Выбрать главу

— Выходи за ужином!

Приносили жидкую гречневую кашицу. Неохотно ужинали. Надоела бессменная.

— Встать, на поверку!

Гремят двери. Стучат по решёткам тяжёлые молотки. Это надзиратели проверяют, не подпилены ли решётки. Иногда осматривают кандалы — не доверяют железу. На вечерней поверке часто бывают помощники. Кончается поверка. Опять раздаётся зычный голос надзирателя:

— На молитву-у-у!..

Политические расходятся по нарам. Уголовные затягивают «отче». Надзиратели пока кончится молитва, сняв шапки, ждут в коридоре. По окончании молитвы идут проверять другие коридоры. В девять часов команда:

— Спать!

На следующий день опять то же, так изо дня в день. Один день похож на другой. Так недели, месяцы и годы.

Политические, не работавшие в мастерских, разнообразили свою жизнь чтением и различного рода занятиями. Занимались языками, математикой, увлекались эсперанто, читали вырезки из газет, которые особыми путями проникали в централ, до одурения спорили по злободневным политическим и программным вопросам. Политические имели художественную мастерскую, где выделывались различные художественные вещи. Художественная являлась местом сбора всяких новостей, откуда эти вести распространялись по всем политическим камерам. Староста коллектива, по договорённости с администрацией, имел свободный доступ ко всем политическим камерам, осведомляя политических обо всех новостях. Библиотека каторги также была в ведении политических, благодаря чему она имела постоянно свежую и даже нелегальную литературу.

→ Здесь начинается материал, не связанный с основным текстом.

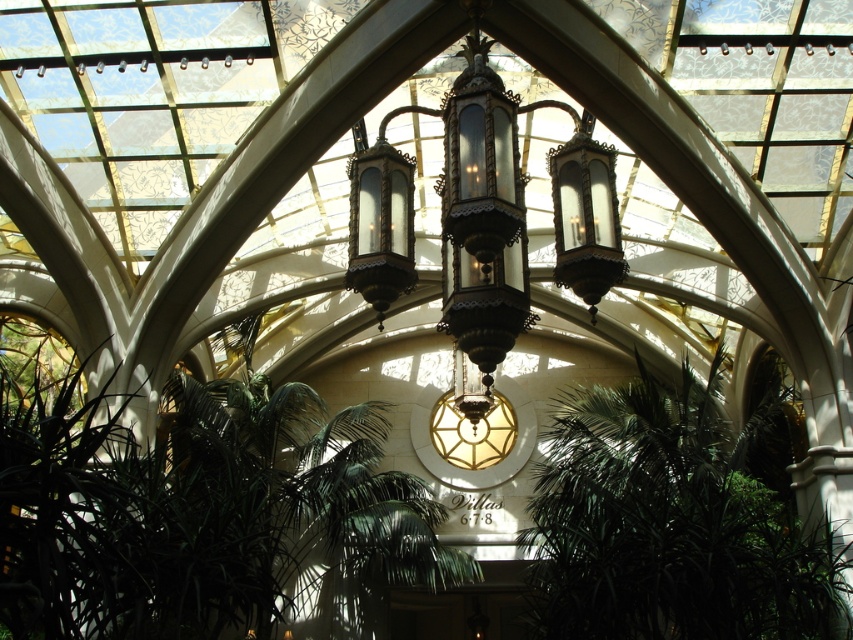 Question: Which of the following is the closest to the observer?

Choices:
 (A) polished brass chandelier at center
 (B) green leafy palm tree at center

Answer: (A)

Question: From the image, what is the correct spatial relationship of green leafy palm tree at center in relation to polished brass chandelier at center?

Choices:
 (A) below
 (B) above

Answer: (A)

Question: Can you confirm if green leafy palm tree at center is thinner than polished brass chandelier at center?

Choices:
 (A) no
 (B) yes

Answer: (A)

Question: Where is green leafy palm tree at center located in relation to polished brass chandelier at center in the image?

Choices:
 (A) left
 (B) right

Answer: (B)

Question: Among these objects, which one is nearest to the camera?

Choices:
 (A) green leafy palm tree at center
 (B) polished brass chandelier at center

Answer: (B)

Question: Among these points, which one is farthest from the camera?

Choices:
 (A) (668, 576)
 (B) (444, 284)

Answer: (A) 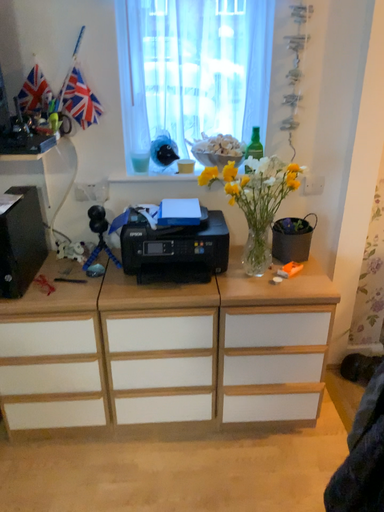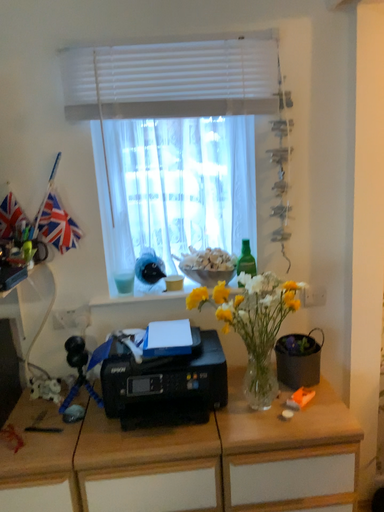 Question: Which way did the camera rotate in the video?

Политические имели возможность выходить в «вольную команду» и жить вне стен централа. Выход в вольную команду, выход на временные работы, на огороды, на покосы и т. д. обусловливался дачей честного слова администрации, что получаемая льгота не будет использована в целях побега. Этот момент ярко характеризовал отсутствие революционной принципиальной выдержанности коллектива в условиях каторжной неволи. Дача честного слова тюремщикам для получения льготы не только лишала возможности использовать эту льготу в политических целях, но и притупляла революционную заострённость заключённого, ослабляя силу коллективной революционной сопротивляемости. И, с другой стороны, лишала возможности использовать эти льготы тем, кто не желал давать администрации честного слова.

Как далеко заходила забота о спокойной жизни коллектива в ущерб революционной активности, свидетельствовало ещё одно важное обстоятельство: в камерах политических не допускалась подготовка к побегу. Мотивировалось это всё тем же, что это грозило потерей тех негласных привилегий, которыми пользовались политические. Так, не путём революционной борьбы и организацией единой революционной воли завоёвывались привилегии политических, а путём сдачи принципиальных революционных позиций и путём разложения революционной воли коллектива.

Уголовная каторга подвергалась более строгому режиму в области дисциплинарных взысканий, но пользовалась большими возможностями передвижения по двору на разные работы, чего были лишены политические. Баня, пекарня, прачечная, уборка двора — всё это обслуживалось уголовными, политические господствовали только в мастерской. Уголовные более свободно выпускались в вольную команду и на внетюремные работы.

Состав каторжного населения делился на несколько, особо стоящих друг от друга групп: политическая группа, основная часть которой входила в коллектив, группа политических, в свою очередь, делилась ещё на три группы: политические, входящие в коллектив, анархисты, стоящие вне коллектива, имеющие самостоятельную группу, подаванцы, недопускаемые в коллектив согласно уставу коллектива: дальше шла военная группа, состоящая из солдат, получивших каторгу за различные военные преступления неполитического характера; затем шли уголовные, самая большая группа каторги. И ещё была одна небольшая группа, главным образом, уголовных. Называлась эта группа «легавыми», а камера, где они находились, называлась «сучий куток». Эта группа состояла из доносчиков из выдавших при допросе своих соучастников, не уплативших карточного долга тюремным игрокам. Вообще там помещались лица, боявшиеся самосуда уголовных. Там же помещались и политические предатели и провокаторы.

Политический коллектив имел свой устав, первый пункт которого гласил, что: «Целью коллектива политических является совместное сожительство их для взаимной материальной и интеллектуальной взаимопомощи, для сохранения духовной и физической личности заключённых революционеров и для согласованного поведения их в обстановке тюремной жизни и тюремного быта».